Propos recueillis par Marion Moreau
Lancé il y a deux ans en co-construction avec Ipsos, Tobii, le CESP et les agences médias, le programme « Cultivons l’attention » fournit une cartographie dynamique, contextualisée et comparable de l’attention réelle portée aux contenus et aux publicités. FranceTV Publicité en a fait un levier structurant de la performance publicitaire. Une démarche qui s’inscrit dans la continuité des standards du marché, comme le souligne Raphaël Pivert, managing director de Choreograph France (WPP Media), pour qui la mesure de l’attention prolonge les dispositifs existants tout en apportant « une nouvelle façon d’apporter de la valeur au-delà des volumes ».
Depuis novembre 2025, les scores d’attention sont intégrés dans les outils de médiaplanning. Les annonceurs peuvent piloter leurs dispositifs selon l’attention attendue, arbitrer entre différents contextes et comparer leurs campagnes sur la base de l’attention réelle, afin d’optimiser leur ROI sur les écrans les plus performants. Cette évolution répond à une transformation profonde des usages médias. Julie Humeau, head of business intelligence & insights chez Dentsu, rappelle ainsi que « l’évolution des modes de consommation des médias a rendu la notion de qualité d’exposition essentielle ». Là où la mesure se concentrait historiquement sur l’audience, il est désormais possible « de qualifier ces performances et d’optimiser une partie du médiaplanning selon ce critère ».

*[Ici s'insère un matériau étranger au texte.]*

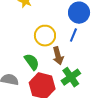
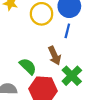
yellow circle: (45, 36) -> (42, 14), moved

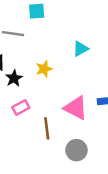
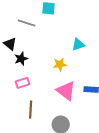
yellow star: (44, 69) -> (60, 64), moved
brown line: (47, 128) -> (31, 109), moved

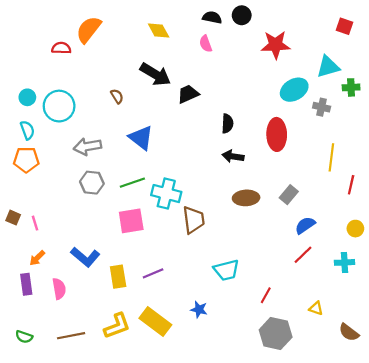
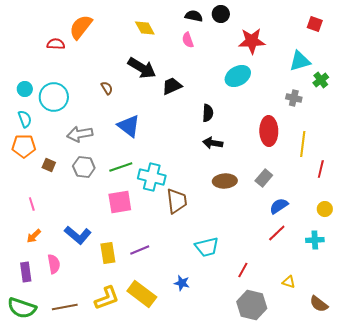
green cross: (351, 87) -> (321, 80), turned -35
cyan ellipse: (294, 90) -> (238, 76), moved
red ellipse: (277, 134) -> (269, 131), moved
brown square: (13, 218) -> (49, 165), moved
purple rectangle: (26, 284) -> (26, 272), moved
green semicircle: (24, 337) -> (22, 308), size x1.8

Au-delà de la performance, l’attention ouvre des perspectives stratégiques. Toujours selon Julie Humeau, elle constitue un levier pour repenser l’impact global des campagnes, notamment à travers le calcul d’un « Carbon Return on Attention », avec l’ambition de « minimiser l’impact carbone » — une approche qui s’inscrit dans une logique plus large d’écologie de l’attention. Dans ce contexte, la télévision confirme son rôle central. Comme le souligne Faïza Rabah, head of marketing science d’Omnicom Media Group France, elle demeure « un pourvoyeur d’attention active », ce qui renforce l’enjeu pour les agences d’intégrer cette métrique « en complémentarité des indicateurs traditionnels ».
Les pratiques de médiaplanning évoluent en conséquence vers des logiques plus qualitatives. Corinne Abitbol, directrice des études chez Havas Media Network, observe que « valoriser le coût par temps attentif plutôt que le seul coût » permet désormais de raisonner en termes de « rendement attentionnel », traduisant une véritable évolution vers un ROI qualitatif. Plus largement, ce nouvel indicateur remet au centre les fondamentaux de l’efficacité publicitaire. Comme le résume Meryem Amri, directrice media intelligence chez Publicis Media France, l’attention « réinstalle un fondamental : le bon message, au bon endroit, au bon moment ».
Enfin, son intégration dans les outils opérationnels marque une étape structurante pour l’ensemble de l’écosystème. Marianne Siproudhis, directrice générale de FranceTV Publicité, y voit ainsi « une étape clé » qui « illustre [leur] volonté de faire évoluer le marché vers des indicateurs plus utiles pour les marques ».